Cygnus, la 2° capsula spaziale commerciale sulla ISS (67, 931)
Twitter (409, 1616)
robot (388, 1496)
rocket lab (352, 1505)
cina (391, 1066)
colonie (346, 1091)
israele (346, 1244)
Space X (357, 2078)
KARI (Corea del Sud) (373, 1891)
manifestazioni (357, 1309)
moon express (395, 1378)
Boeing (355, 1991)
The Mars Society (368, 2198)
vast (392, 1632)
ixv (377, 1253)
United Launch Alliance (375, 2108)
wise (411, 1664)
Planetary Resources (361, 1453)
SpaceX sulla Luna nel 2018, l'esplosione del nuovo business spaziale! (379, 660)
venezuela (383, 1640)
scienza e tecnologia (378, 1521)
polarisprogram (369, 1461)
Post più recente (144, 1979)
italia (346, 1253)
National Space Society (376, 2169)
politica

*To do*:
Using the material above, write out each entry again with nothing changed.

*Task answer*:
Cygnus, la 2° capsula spaziale commerciale sulla ISS (67, 931)
Twitter (409, 1616)
robot (388, 1496)
rocket lab (352, 1505)
cina (391, 1066)
colonie (346, 1091)
israele (346, 1244)
Space X (357, 2078)
KARI (Corea del Sud) (373, 1891)
manifestazioni (357, 1309)
moon express (395, 1378)
Boeing (355, 1991)
The Mars Society (368, 2198)
vast (392, 1632)
ixv (377, 1253)
United Launch Alliance (375, 2108)
wise (411, 1664)
Planetary Resources (361, 1453)
SpaceX sulla Luna nel 2018, l'esplosione del nuovo business spaziale! (379, 660)
venezuela (383, 1640)
scienza e tecnologia (378, 1521)
polarisprogram (369, 1461)
Post più recente (144, 1979)
italia (346, 1253)
National Space Society (376, 2169)
politica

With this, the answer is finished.